Reports of the recent dismissal of five Fijian magistrates without notice has the New Zealand Law Society gravely concerned that the country’s military rulers are undermining the independence of the judiciary.
Law Society president Jonathan Temm said it had been advised of the dismissals which included one magistrate who questioned the propriety of a prosecution by the Fijian government agency Independent Commission against Corruption.
Mr Temm says the prosecution was against a human rights lawyer and her husband and involved charges alleging breaches of the law related to Suva City Council misdemeanours, along with a charge of fraud.
“It appears that a government agency – which was purportedly established to fight corruption – is being used in a manner inconsistent with its statutory purpose.
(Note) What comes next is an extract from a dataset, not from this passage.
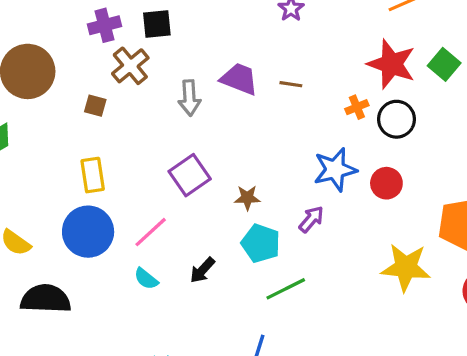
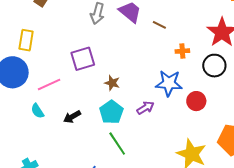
orange cross: (357, 107) -> (182, 51), moved
green line: (286, 289) -> (117, 144), turned 65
The effective dismissal of judicial officers attacks the independence of the judiciary,” he said.
“Of most concern is those judicial officers apparently dismissed for rejecting prosecution cases brought by the military government or its agencies.”
Mr Temm said a Law and Justice report issued by the Citizens Constitutional Forum organisation found that 40 judicial officers were dismissed in the year to April 2010, in addition to the five recently dismissed magistrates.
“The Fiji Law Society has bravely condemned the dismissal of Fijian magistrates and public prosecutors and says that Fiji’s judiciary is effectively no longer independent,” he said.
The rule of law is under attack in Fiji and this should be a significant concern to the people and government of New Zealand, Mr Temm said.
Last week Fiji expelled Australian envoy Sarah Roberts for what it said was meddling in the country’s internal affairs after Australia had lobbied for a Melanesian summit in Fiji to be postponed.
The summit was cancelled by organisers who cited concerns about democracy and “good governance” since the 2006 military coup.
Roberts is the second senior Australian diplomat to be expelled from Fiji in less than a year after the high commissioner and his New Zealand counterpart were removed last November over alleged interference in Fiji’s judiciary.